The Murder Complex
I nod my head.
“Let’s hope so. You got a weapon on you?”
I nod again.
“Anyone gets rough . . . use it. We lost a girl last week. Sick and twisted mess. You’d be surprised what people do for food.”
“Probably not,” I say. My lips purse together like the sides of a clothespin. Orion has probably never gone a day without food. I wonder what her life is like, what her apartment is like, inside the Initiative Compound.
Safe. Full of weapons and fruit and not a single threat when her head hits the pillow at night. A part of me hates her just for that.
“Here we go,” Orion says. She pulls out her pistol and checks the clip. Five bullets, and one still stuck in the glass. I take a deep breath, turn to the doors, and watch as the Initiative soldiers let the citizens file in.
It only takes me a few minutes to get into the swing of things. When a number is scanned, I pull out a ration bag from a crate marked with the right serving size. Mostly it is sackcloths of dried meat, some so small they fit in the palm of my hand. Some citizens get a bundle of bread, depending on the Creds. I shove the rations through the slot above the counter, quick and steady, and move on to the next one. The work itself is easy, even with the heat and the smell.
But the citizens are rabid. They push and shove and claw at each other to get closer to the front of the line. I feel as if I am looking into the eyes of animals, like wolves that have not fed for weeks.
I grab a sack of dried meat. This one is so small, and it cost 25 Creds to get it. That is almost a week’s worth of earnings for my father.
“What do you think I am, a Ward?” a man with a scarred face yells. “I paid for this food, I should get more!”
“There’s nothing I can do about that.”
The man grunts, then reaches through the slot, clawing for the other bags beside me. In an instant, my dagger is out of my waistband and I slam it down, right in between his middle and ring fingers. The handle vibrates with a menacing twang.
“Unless you want me to target an even bigger appendage, I suggest you take your food and move on,” I say. I shove his rations bag at him, and he leaves me, his eyes focused only on his food now.
“Atta girl,” Orion shouts. She’s fast at what she does, so I speed up, too. I will not let a member of the Initiative outshine me. My father would be ashamed.
As the line continues to grow on the other side of the glass wall, I watch the women. Some of them are pregnant. My heart sinks. How many more people can we add to our society before we are all destroyed?
We have not a crumb of food to spare, or a square inch of space to make room.
Even if the murders continue, the hundreds of dead each month hardly scratch the surface of the problem. There are too many of us. Way too many.

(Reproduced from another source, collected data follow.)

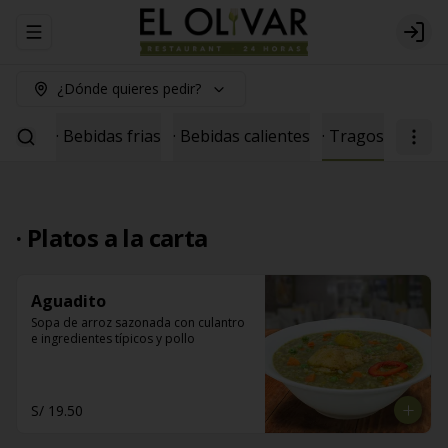
Abrir menu de navegación
Logi
¿Dónde quieres pedir?
seosas
· Bebidas frias
· Bebidas calientes
· Tragos
· Platos a la carta
Aguadito
Sopa de arroz sazonada con culantro 
e ingredientes típicos y pollo
S/ 19.50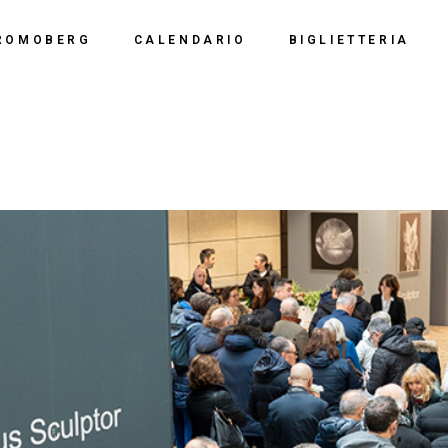
Calendario 2026
Polo Espositiv
ROMOBERG
CALENDARIO
BIGLIETTERIA
Calendario 2025
Centro Congre
i Siamo
Calendario 2024
Calendario 2026
Documentazio
ve Siamo
Calendario 2023
Calendario 2025
Calendario 2022
Calendario 2024
Calendario 2021
Calendario 2023
Calendario 2020
Calendario 2022
Calendario 2019
Calendario 2021
Calendario 2020
Calendario 2019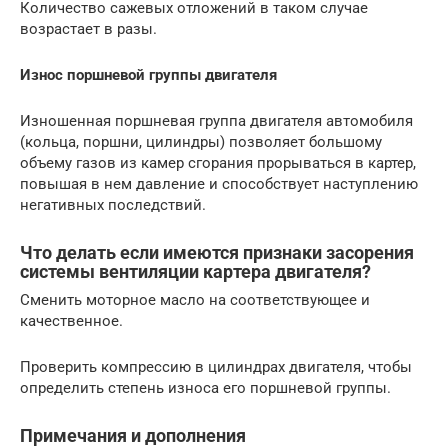
Количество сажевых отложений в таком случае
возрастает в разы.
Износ поршневой группы двигателя
Изношенная поршневая группа двигателя автомобиля
(кольца, поршни, цилиндры) позволяет большому
объему газов из камер сгорания прорываться в картер,
повышая в нем давление и способствует наступлению
негативных последствий.
Что делать если имеются признаки засорения
системы вентиляции картера двигателя?
Сменить моторное масло на соответствующее и
качественное.
Проверить компрессию в цилиндрах двигателя, чтобы
определить степень износа его поршневой группы.
Примечания и дополнения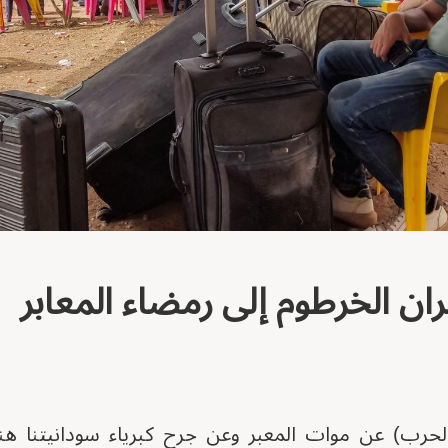
ان الخرطوم إلى رمضاء المعابر
حرب) عن موات المعبر وعن جرح كبرياء سودانيتنا هناك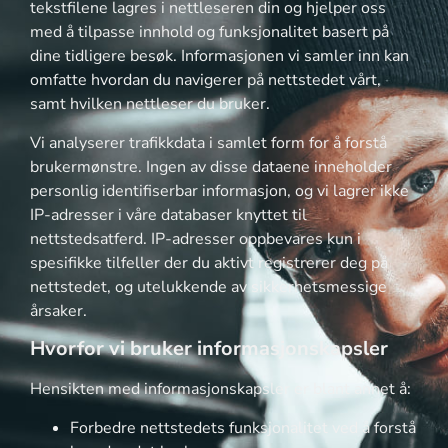
tekstfilene lagres i nettleseren din og hjelper oss
med å tilpasse innhold og funksjonalitet basert på
dine tidligere besøk. Informasjonen vi samler inn kan
omfatte hvordan du navigerer på nettstedet vårt,
samt hvilken nettleser du bruker.
Vi analyserer trafikkdata i samlet form for å forstå
brukermønstre. Ingen av disse dataene inneholder
personlig identifiserbar informasjon, og vi lagrer ikke
IP-adresser i våre databaser knyttet til
nettstedsatferd. IP-adresser oppbevares kun i
spesifikke tilfeller der du aktivt registrerer deg på
nettstedet, og utelukkende av sikkerhetsmessige
årsaker.
Hvorfor vi bruker informasjonskapsler
Hensikten med informasjonskapsler er blant annet å:
Forbedre nettstedets funksjonalitet ved å forstå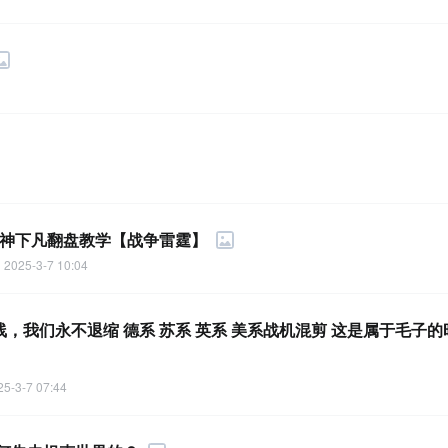
杀天神下凡翻盘教学【战争雷霆】
2025-3-7 10:04
，我们永不退缩 德系 苏系 英系 美系战机混剪 这是属于毛子
25-3-7 07:44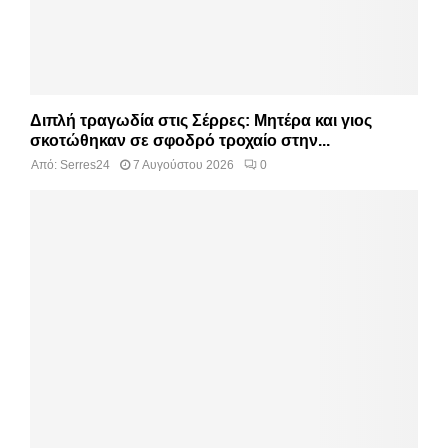
Διπλή τραγωδία στις Σέρρες: Μητέρα και γιος
σκοτώθηκαν σε σφοδρό τροχαίο στην...
Από:
Serres24
7 Αυγούστου 2026
0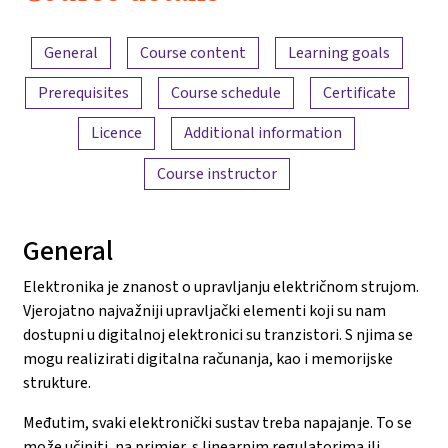
Electronics
Content overview
and
General
Course content
Learning goals
Amplifiers
Prerequisites
Course schedule
Certificate
Licence
Additional information
Course instructor
General
Elektronika je znanost o upravljanju električnom strujom.
Vjerojatno najvažniji upravljački elementi koji su nam
dostupni u digitalnoj elektronici su tranzistori. S njima se
mogu realizirati digitalna računanja, kao i memorijske
strukture.
Međutim, svaki elektronički sustav treba napajanje. To se
može učiniti, na primjer, s linearnim regulatorima ili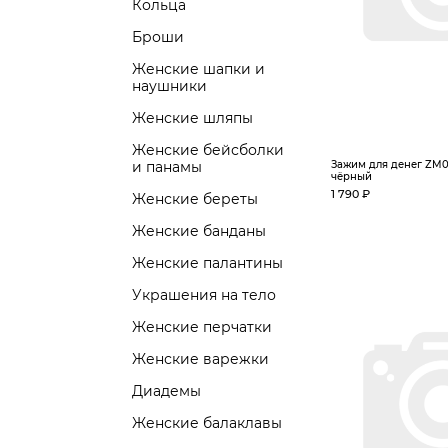
Кольца
Броши
Женские шапки и
наушники
Женские шляпы
Женские бейсболки
и панамы
Зажим для денег ZM0
чёрный
1 790 ₽
Женские береты
Женские банданы
Женские палантины
Украшения на тело
Женские перчатки
Женские варежки
Диадемы
Женские балаклавы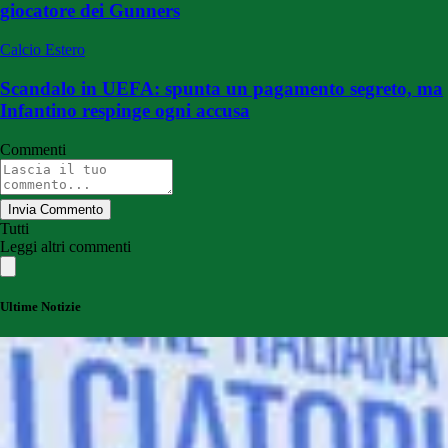
giocatore dei Gunners
Calcio Estero
Scandalo in UEFA: spunta un pagamento segreto, ma
Infantino respinge ogni accusa
Commenti
Invia Commento
Tutti
Leggi altri commenti
Ultime Notizie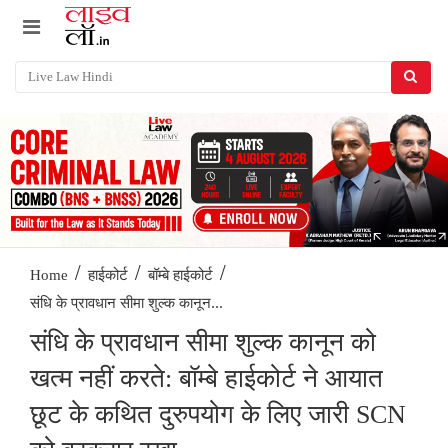
/
/
/
Home
हाईकोर्ट
बॉम्बे हाईकोर्ट
संधि के प्रावधान सीमा शुल्क कानून...
संधि के प्रावधान सीमा शुल्क कानून को
खत्म नहीं करते: बॉम्बे हाईकोर्ट ने आयात
छूट के कथित दुरुपयोग के लिए जारी SCN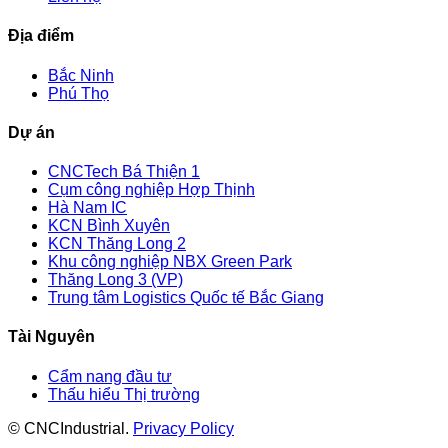
Địa điểm
Bắc Ninh
Phú Thọ
Dự án
CNCTech Bá Thiện 1
Cụm công nghiệp Hợp Thịnh
Hà Nam IC
KCN Bình Xuyên
KCN Thăng Long 2
Khu công nghiệp NBX Green Park
Thăng Long 3 (VP)
Trung tâm Logistics Quốc tế Bắc Giang
Tài Nguyên
Cẩm nang đầu tư
Thấu hiểu Thị trường
© CNCIndustrial.
Privacy Policy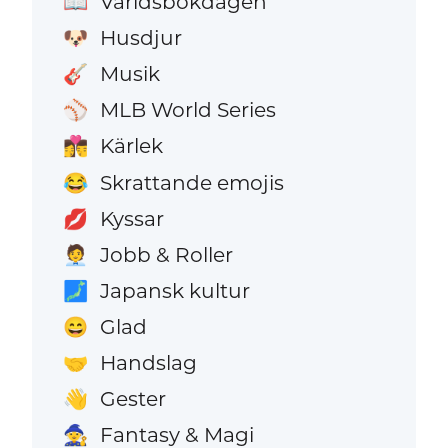
Världsbokdagen
📖
Husdjur
🐶
Musik
🎸
MLB World Series
⚾
Kärlek
👩‍❤️‍💋‍👨
Skrattande emojis
😂
Kyssar
💋
Jobb & Roller
🧑‍💼
Japansk kultur
🗾
Glad
😄
Handslag
🤝
Gester
👋
Fantasy & Magi
🧙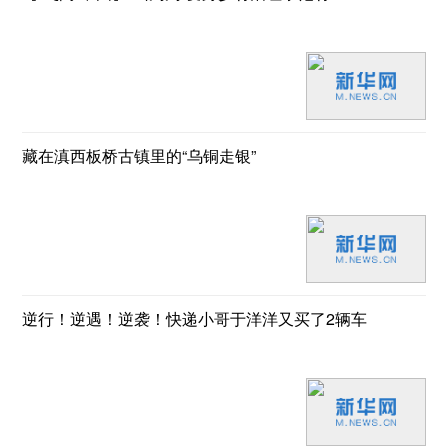
藏在滇西板桥古镇里的“乌铜走银”
逆行！逆遇！逆袭！快递小哥于洋洋又买了2辆车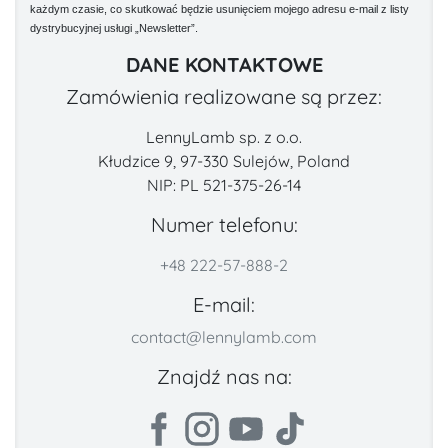
każdym czasie, co skutkować będzie usunięciem mojego adresu e-mail z listy
dystrybucyjnej usługi „Newsletter”.
DANE KONTAKTOWE
Zamówienia realizowane są przez:
LennyLamb sp. z o.o.
Kłudzice 9, 97-330 Sulejów, Poland
NIP: PL 521-375-26-14
Numer telefonu:
+48 222-57-888-2
E-mail:
contact@lennylamb.com
Znajdź nas na: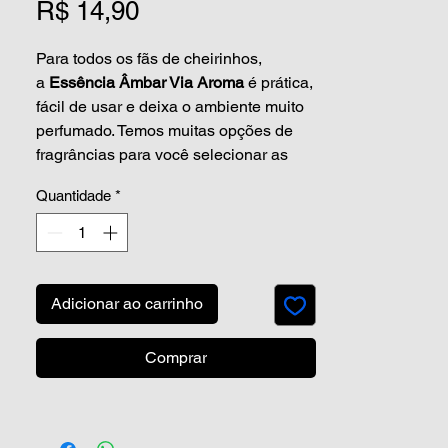
Preço
R$ 14,90
Para todos os fãs de cheirinhos,
a
Essência Âmbar Via Aroma
é prática,
fácil de usar e deixa o ambiente muito
perfumado. Temos muitas opções de
fragrâncias para você selecionar as
queridinhas do coração. E pra dar uma
Quantidade
*
variada, que tal experimentar novos
aromas? Nosso catálogo é enorme,
com certeza você vai encontrar a
essência perfeita para perfumar o seu
espaço.
Adicionar ao carrinho
O
âmbar
é a inspiração dessa essência
Comprar
cheia de toques amadeirados. Uma
resina que se forma ao longo de
milhares de anos, o âmbar é cercado
de mistérios e contos sobrenaturais. Na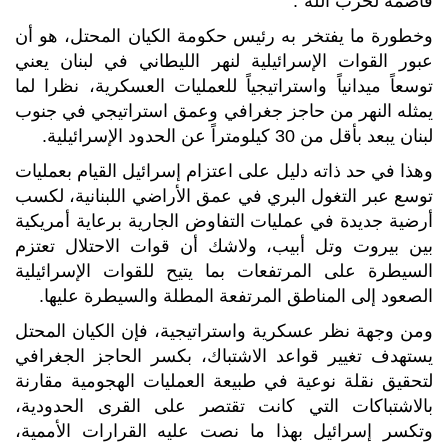
قاصمة لحزب الله".
وخطورة ما يفتخر به رئيس حكومة الكيان المحتل، هو أن
عبور القوات الإسرائيلية لنهر الليطاني في لبنان يعني
توسعاً ميدانياً واستراتيجياً للعمليات العسكرية، نظرا لما
يمثله النهر من حاجز جغرافي وعمق استراتيجي في جنوب
لبنان يبعد بأقل من 30 كيلومتراً عن الحدود الإسرائيلية.
وهذا في حد ذاته دليل على اعتزام إسرائيل القيام بعمليات
توسع عبر التغول البري في عمق الأراضي اللبنانية، لكسب
أرضية جديدة في عمليات التفاوض الجارية برعاية أمريكية
بين بيروت وتل أبيب، ولاشك أن قوات الاحتلال تعتزم
السيطرة على المرتفعات بما يتيح للقوات الإسرائيلية
الصعود إلى المناطق المرتفعة المطلة والسيطرة عليها.
ومن وجهة نظر عسكرية واستراتيجية، فإن الكيان المحتل
يستهدف تغيير قواعد الاشتباك، بكسر الحاجز الجغرافي
لتحقيق نقلة نوعية في طبيعة العمليات الهجومية مقارنة
بالاشتباكات التي كانت تقتصر على القرى الحدودية،
وتكسر إسرائيل بهذا ما نصت عليه القرارات الأممية،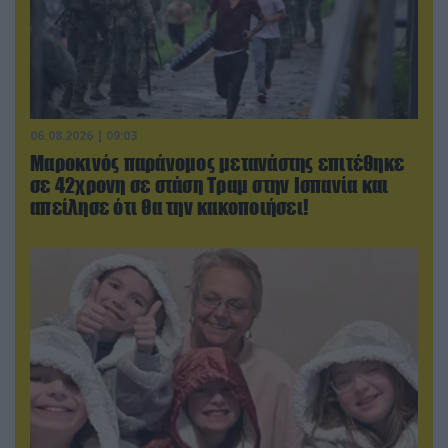
06.08.2026 | 09:03
Μαροκινός παράνομος μετανάστης επιτέθηκε
σε 42χρονη σε στάση Τραμ στην Ισπανία και
απείλησε ότι θα την κακοποιήσει!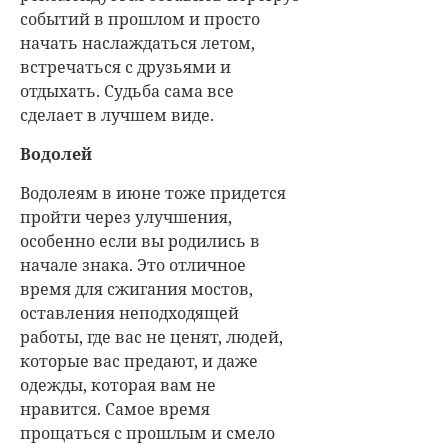
событий в прошлом и просто
начать наслаждаться летом,
встречаться с друзьями и
отдыхать. Судьба сама все
сделает в лучшем виде.
Водолей
Водолеям в июне тоже придется
пройти через улучшения,
особенно если вы родились в
начале знака. Это отличное
время для сжигания мостов,
оставления неподходящей
работы, где вас не ценят, людей,
которые вас предают, и даже
одежды, которая вам не
нравится. Самое время
прощаться с прошлым и смело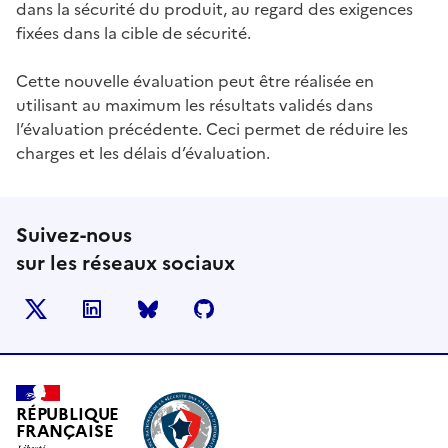
dans la sécurité du produit, au regard des exigences
fixées dans la cible de sécurité.
Cette nouvelle évaluation peut être réalisée en
utilisant au maximum les résultats validés dans
l’évaluation précédente. Ceci permet de réduire les
charges et les délais d’évaluation.
Suivez-nous
sur les réseaux sociaux
X
LinkedIn
BlueSky
Github
RÉPUBLIQUE
FRANÇAISE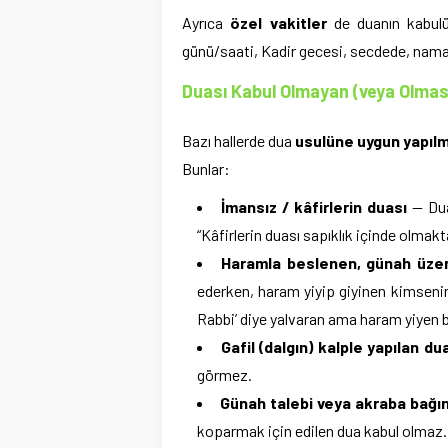
Ayrıca
özel vakitler
de duanın kabulü
günü/saati, Kadir gecesi, secdede, namaz
Duası Kabul Olmayan (veya Olmas
Bazı hallerde dua
usulüne uygun yapıl
Bunlar:
İmansız / kâfirlerin duası
— Dua 
“Kâfirlerin duası sapıklık içinde olmakt
Haramla beslenen, günah üzer
ederken, haram yiyip giyinen kimsenin 
Rabbi’ diye yalvaran ama haram yiyen bi
Gafil (dalgın) kalple yapılan du
görmez.
Günah talebi veya akraba bağın
koparmak için edilen dua kabul olmaz.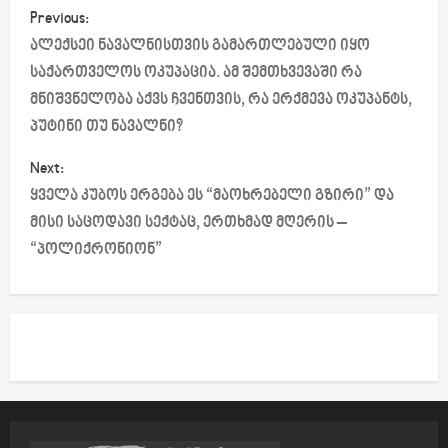
P
Previous:
o
ალექსეი ნავალნისთვის გამართლებული იყო
საქართველოს ოკუპაცია. ამ შემთხვევაში რა
s
მნიშვნელობა აქვს ჩვენთვის, რა ერქმევა ოკუპანტს,
პუტინი თუ ნავალნი?
t
Next:
n
ყველა კუბოს ერგება ეს “მაოხრებელი გზირი” და
a
მისი საცოდავი სექტაც, ერთხმად მღერის –
“პოლიქრონიონ”
v
i
g
a
t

I’ve had nightmares of trying to swim in the ocean, but there are so many people I can’t move, can’t even rock side to side in the waves, and then I imagine that there aren’t waves at all. It is a sea of people and I am stuck helpless in the middle of it.
Later, when the line is finally gone, I slump against the glass, staring at the hundreds of now-empty crates of food. There was so much this morning. Now there is nothing left.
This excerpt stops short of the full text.